The integration of TwelveLabs' video understanding capabilities with Weaviate's vector database enables powerful applications across numerous industries:

  1. Media & Entertainment: Content creators can quickly locate specific scenes across large video libraries, enabling efficient editing, content repurposing, and clip generation for social media.

  2. Sports Analytics: Coaches and analysts can instantly retrieve relevant plays from game footage by describing the action they're looking for, without manually scrubbing through hours of video.

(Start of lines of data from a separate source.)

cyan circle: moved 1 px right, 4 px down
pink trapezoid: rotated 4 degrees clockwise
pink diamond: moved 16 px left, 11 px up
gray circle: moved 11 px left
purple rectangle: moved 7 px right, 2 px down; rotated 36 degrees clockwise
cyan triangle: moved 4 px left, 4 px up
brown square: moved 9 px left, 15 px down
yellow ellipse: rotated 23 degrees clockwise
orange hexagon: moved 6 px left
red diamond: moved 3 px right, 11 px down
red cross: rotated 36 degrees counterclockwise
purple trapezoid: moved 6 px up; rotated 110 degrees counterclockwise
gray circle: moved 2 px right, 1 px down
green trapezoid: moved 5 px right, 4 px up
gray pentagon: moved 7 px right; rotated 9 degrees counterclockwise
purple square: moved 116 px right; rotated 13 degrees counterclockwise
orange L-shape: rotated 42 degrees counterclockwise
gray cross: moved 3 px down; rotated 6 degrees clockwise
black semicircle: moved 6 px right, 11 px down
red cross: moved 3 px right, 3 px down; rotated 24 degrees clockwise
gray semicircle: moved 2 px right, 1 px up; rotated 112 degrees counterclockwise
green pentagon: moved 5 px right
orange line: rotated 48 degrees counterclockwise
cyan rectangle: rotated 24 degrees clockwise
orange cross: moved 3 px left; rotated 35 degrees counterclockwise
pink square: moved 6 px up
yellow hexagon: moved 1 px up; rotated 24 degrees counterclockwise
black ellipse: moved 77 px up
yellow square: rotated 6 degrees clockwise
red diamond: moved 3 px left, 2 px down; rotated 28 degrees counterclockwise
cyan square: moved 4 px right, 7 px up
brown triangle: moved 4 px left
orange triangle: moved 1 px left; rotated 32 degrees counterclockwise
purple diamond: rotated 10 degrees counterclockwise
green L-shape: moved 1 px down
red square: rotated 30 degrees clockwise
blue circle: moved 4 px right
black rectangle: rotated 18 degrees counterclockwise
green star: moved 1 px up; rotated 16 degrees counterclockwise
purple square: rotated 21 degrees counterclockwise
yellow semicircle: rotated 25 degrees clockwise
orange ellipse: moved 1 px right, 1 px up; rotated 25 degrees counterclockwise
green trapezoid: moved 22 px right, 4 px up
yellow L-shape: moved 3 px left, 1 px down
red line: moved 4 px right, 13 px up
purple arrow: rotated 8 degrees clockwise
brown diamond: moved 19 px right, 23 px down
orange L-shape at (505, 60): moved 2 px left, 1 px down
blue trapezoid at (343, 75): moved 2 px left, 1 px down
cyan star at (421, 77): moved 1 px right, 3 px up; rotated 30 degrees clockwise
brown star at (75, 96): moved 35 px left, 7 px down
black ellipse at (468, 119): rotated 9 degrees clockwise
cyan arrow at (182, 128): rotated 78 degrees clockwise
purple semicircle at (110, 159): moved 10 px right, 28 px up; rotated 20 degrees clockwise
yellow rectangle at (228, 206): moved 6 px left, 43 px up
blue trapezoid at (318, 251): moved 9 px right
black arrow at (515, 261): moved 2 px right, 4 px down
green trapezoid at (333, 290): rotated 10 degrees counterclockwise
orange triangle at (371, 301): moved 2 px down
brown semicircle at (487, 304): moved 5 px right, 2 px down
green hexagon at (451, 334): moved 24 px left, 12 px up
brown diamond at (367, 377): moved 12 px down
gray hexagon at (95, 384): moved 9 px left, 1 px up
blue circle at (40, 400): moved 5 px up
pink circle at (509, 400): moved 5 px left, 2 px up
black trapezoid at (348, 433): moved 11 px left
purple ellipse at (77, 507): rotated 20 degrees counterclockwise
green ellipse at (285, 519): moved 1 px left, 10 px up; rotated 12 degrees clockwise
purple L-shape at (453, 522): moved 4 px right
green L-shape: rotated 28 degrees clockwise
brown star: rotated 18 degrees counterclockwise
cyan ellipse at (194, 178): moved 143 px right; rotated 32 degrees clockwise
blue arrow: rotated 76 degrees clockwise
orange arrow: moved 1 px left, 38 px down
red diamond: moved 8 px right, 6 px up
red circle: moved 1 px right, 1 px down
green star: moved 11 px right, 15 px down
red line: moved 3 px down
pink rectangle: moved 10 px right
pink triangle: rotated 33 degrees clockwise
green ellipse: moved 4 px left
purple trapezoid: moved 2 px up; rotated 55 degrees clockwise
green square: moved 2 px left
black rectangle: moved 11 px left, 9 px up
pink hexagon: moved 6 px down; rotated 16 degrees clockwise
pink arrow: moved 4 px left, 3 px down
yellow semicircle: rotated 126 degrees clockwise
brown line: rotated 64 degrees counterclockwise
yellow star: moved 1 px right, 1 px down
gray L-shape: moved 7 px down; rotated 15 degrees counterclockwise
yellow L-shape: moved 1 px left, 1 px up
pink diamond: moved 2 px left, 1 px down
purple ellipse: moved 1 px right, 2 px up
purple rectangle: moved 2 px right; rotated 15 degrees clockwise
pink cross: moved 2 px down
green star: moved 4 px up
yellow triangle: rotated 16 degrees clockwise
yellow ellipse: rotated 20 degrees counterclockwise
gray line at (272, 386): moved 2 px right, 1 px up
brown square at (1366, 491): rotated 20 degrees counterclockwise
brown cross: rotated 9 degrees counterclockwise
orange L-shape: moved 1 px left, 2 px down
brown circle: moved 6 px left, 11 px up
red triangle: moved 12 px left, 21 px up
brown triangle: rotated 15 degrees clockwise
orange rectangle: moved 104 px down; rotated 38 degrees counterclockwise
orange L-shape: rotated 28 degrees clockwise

  3. Retail & E-commerce: Retailers can transform their product demonstration videos into interactive shopping experiences by enabling customers to ask specific questions like "How do I adjust the strap?" or "Show me how it fits in a backpack" and instantly receive the relevant video segment.

Together, TwelveLabs and Weaviate can create powerful video RAG systems that significantly enhance how we interact with and extract value from video content at scale.